§ Exercise prompt:
All entries shown below must be given again word for word.

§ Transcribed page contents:
%%

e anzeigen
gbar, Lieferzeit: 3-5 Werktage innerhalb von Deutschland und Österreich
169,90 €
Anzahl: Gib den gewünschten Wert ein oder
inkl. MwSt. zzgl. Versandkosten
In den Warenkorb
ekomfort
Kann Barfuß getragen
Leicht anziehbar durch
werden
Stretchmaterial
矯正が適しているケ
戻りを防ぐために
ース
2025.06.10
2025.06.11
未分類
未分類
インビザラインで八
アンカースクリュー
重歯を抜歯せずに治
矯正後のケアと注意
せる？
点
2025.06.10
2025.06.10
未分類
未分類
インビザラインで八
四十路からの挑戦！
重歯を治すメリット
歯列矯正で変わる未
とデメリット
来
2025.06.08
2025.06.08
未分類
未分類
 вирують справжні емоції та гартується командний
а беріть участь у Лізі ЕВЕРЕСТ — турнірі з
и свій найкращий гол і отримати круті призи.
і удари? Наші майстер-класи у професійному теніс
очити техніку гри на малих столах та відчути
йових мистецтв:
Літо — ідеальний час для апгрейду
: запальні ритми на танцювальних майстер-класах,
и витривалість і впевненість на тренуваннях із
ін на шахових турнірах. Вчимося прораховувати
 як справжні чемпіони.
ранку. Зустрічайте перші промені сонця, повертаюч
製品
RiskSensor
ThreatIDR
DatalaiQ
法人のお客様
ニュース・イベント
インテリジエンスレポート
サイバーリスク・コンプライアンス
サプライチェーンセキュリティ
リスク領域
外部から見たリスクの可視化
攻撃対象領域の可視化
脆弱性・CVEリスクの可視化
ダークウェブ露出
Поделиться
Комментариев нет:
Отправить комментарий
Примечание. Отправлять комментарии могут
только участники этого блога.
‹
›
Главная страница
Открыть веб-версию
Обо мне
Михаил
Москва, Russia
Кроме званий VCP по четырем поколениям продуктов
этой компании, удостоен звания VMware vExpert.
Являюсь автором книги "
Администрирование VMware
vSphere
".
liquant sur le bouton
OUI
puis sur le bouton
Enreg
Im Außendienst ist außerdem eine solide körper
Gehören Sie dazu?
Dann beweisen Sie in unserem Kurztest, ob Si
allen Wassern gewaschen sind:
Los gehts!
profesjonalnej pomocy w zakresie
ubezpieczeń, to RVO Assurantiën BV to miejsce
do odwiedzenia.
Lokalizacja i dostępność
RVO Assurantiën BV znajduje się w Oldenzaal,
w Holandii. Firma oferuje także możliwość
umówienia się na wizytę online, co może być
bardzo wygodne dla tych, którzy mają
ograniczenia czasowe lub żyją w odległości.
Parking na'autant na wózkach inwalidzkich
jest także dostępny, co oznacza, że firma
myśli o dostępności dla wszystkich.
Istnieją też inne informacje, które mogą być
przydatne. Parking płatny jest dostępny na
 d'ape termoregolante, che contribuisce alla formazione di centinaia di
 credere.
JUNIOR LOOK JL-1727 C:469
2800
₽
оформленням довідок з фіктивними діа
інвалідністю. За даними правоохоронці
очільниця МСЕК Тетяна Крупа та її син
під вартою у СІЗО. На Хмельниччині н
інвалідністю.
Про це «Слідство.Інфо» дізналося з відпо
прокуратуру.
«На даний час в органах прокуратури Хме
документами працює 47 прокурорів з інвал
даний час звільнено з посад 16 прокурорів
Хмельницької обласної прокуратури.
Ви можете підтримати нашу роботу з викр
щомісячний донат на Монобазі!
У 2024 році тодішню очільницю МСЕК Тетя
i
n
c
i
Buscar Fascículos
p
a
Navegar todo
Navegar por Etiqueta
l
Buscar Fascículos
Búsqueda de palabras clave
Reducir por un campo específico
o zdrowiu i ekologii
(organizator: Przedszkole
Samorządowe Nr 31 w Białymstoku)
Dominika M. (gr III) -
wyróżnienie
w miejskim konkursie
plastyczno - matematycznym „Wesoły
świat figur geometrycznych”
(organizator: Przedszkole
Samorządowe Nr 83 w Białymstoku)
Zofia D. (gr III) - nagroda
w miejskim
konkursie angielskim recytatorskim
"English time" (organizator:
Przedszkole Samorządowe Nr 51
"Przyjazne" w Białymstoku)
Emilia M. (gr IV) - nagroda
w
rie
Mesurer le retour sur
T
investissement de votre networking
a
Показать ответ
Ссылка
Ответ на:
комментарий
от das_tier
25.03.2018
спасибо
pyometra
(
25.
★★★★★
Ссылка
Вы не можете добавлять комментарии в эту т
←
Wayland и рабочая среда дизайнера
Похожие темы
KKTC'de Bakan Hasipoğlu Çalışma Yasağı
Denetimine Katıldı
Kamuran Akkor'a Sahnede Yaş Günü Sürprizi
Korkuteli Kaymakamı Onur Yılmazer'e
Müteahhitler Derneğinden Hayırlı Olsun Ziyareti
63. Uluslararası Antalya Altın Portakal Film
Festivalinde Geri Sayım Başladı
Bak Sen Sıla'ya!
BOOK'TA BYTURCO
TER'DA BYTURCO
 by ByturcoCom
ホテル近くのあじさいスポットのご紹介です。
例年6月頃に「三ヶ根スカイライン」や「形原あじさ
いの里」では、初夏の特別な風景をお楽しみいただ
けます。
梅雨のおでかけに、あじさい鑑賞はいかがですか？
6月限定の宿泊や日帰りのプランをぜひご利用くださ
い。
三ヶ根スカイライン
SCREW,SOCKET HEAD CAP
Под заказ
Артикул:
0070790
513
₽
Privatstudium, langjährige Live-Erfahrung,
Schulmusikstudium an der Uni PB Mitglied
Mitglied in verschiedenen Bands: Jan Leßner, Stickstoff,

%%

§ Task solution:
e anzeigen
gbar, Lieferzeit: 3-5 Werktage innerhalb von Deutschland und Österreich
169,90 €
Anzahl: Gib den gewünschten Wert ein oder
inkl. MwSt. zzgl. Versandkosten
In den Warenkorb
ekomfort
Kann Barfuß getragen
Leicht anziehbar durch
werden
Stretchmaterial
矯正が適しているケ
戻りを防ぐために
ース
2025.06.10
2025.06.11
未分類
未分類
インビザラインで八
アンカースクリュー
重歯を抜歯せずに治
矯正後のケアと注意
せる？
点
2025.06.10
2025.06.10
未分類
未分類
インビザラインで八
四十路からの挑戦！
重歯を治すメリット
歯列矯正で変わる未
とデメリット
来
2025.06.08
2025.06.08
未分類
未分類
 вирують справжні емоції та гартується командний
а беріть участь у Лізі ЕВЕРЕСТ — турнірі з
и свій найкращий гол і отримати круті призи.
і удари? Наші майстер-класи у професійному теніс
очити техніку гри на малих столах та відчути
йових мистецтв:
Літо — ідеальний час для апгрейду
: запальні ритми на танцювальних майстер-класах,
и витривалість і впевненість на тренуваннях із
ін на шахових турнірах. Вчимося прораховувати
 як справжні чемпіони.
ранку. Зустрічайте перші промені сонця, повертаюч
製品
RiskSensor
ThreatIDR
DatalaiQ
法人のお客様
ニュース・イベント
インテリジエンスレポート
サイバーリスク・コンプライアンス
サプライチェーンセキュリティ
リスク領域
外部から見たリスクの可視化
攻撃対象領域の可視化
脆弱性・CVEリスクの可視化
ダークウェブ露出
Поделиться
Комментариев нет:
Отправить комментарий
Примечание. Отправлять комментарии могут
только участники этого блога.
‹
›
Главная страница
Открыть веб-версию
Обо мне
Михаил
Москва, Russia
Кроме званий VCP по четырем поколениям продуктов
этой компании, удостоен звания VMware vExpert.
Являюсь автором книги "
Администрирование VMware
vSphere
".
liquant sur le bouton
OUI
puis sur le bouton
Enreg
Im Außendienst ist außerdem eine solide körper
Gehören Sie dazu?
Dann beweisen Sie in unserem Kurztest, ob Si
allen Wassern gewaschen sind:
Los gehts!
profesjonalnej pomocy w zakresie
ubezpieczeń, to RVO Assurantiën BV to miejsce
do odwiedzenia.
Lokalizacja i dostępność
RVO Assurantiën BV znajduje się w Oldenzaal,
w Holandii. Firma oferuje także możliwość
umówienia się na wizytę online, co może być
bardzo wygodne dla tych, którzy mają
ograniczenia czasowe lub żyją w odległości.
Parking na'autant na wózkach inwalidzkich
jest także dostępny, co oznacza, że firma
myśli o dostępności dla wszystkich.
Istnieją też inne informacje, które mogą być
przydatne. Parking płatny jest dostępny na
 d'ape termoregolante, che contribuisce alla formazione di centinaia di
 credere.
JUNIOR LOOK JL-1727 C:469
2800
₽
оформленням довідок з фіктивними діа
інвалідністю. За даними правоохоронці
очільниця МСЕК Тетяна Крупа та її син
під вартою у СІЗО. На Хмельниччині н
інвалідністю.
Про це «Слідство.Інфо» дізналося з відпо
прокуратуру.
«На даний час в органах прокуратури Хме
документами працює 47 прокурорів з інвал
даний час звільнено з посад 16 прокурорів
Хмельницької обласної прокуратури.
Ви можете підтримати нашу роботу з викр
щомісячний донат на Монобазі!
У 2024 році тодішню очільницю МСЕК Тетя
i
n
c
i
Buscar Fascículos
p
a
Navegar todo
Navegar por Etiqueta
l
Buscar Fascículos
Búsqueda de palabras clave
Reducir por un campo específico
o zdrowiu i ekologii
(organizator: Przedszkole
Samorządowe Nr 31 w Białymstoku)
Dominika M. (gr III) -
wyróżnienie
w miejskim konkursie
plastyczno - matematycznym „Wesoły
świat figur geometrycznych”
(organizator: Przedszkole
Samorządowe Nr 83 w Białymstoku)
Zofia D. (gr III) - nagroda
w miejskim
konkursie angielskim recytatorskim
"English time" (organizator:
Przedszkole Samorządowe Nr 51
"Przyjazne" w Białymstoku)
Emilia M. (gr IV) - nagroda
w
rie
Mesurer le retour sur
T
investissement de votre networking
a
Показать ответ
Ссылка
Ответ на:
комментарий
от das_tier
25.03.2018
спасибо
pyometra
(
25.
★★★★★
Ссылка
Вы не можете добавлять комментарии в эту т
←
Wayland и рабочая среда дизайнера
Похожие темы
KKTC'de Bakan Hasipoğlu Çalışma Yasağı
Denetimine Katıldı
Kamuran Akkor'a Sahnede Yaş Günü Sürprizi
Korkuteli Kaymakamı Onur Yılmazer'e
Müteahhitler Derneğinden Hayırlı Olsun Ziyareti
63. Uluslararası Antalya Altın Portakal Film
Festivalinde Geri Sayım Başladı
Bak Sen Sıla'ya!
BOOK'TA BYTURCO
TER'DA BYTURCO
 by ByturcoCom
ホテル近くのあじさいスポットのご紹介です。
例年6月頃に「三ヶ根スカイライン」や「形原あじさ
いの里」では、初夏の特別な風景をお楽しみいただ
けます。
梅雨のおでかけに、あじさい鑑賞はいかがですか？
6月限定の宿泊や日帰りのプランをぜひご利用くださ
い。
三ヶ根スカイライン
SCREW,SOCKET HEAD CAP
Под заказ
Артикул:
0070790
513
₽
Privatstudium, langjährige Live-Erfahrung,
Schulmusikstudium an der Uni PB Mitglied
Mitglied in verschiedenen Bands: Jan Leßner, Stickstoff,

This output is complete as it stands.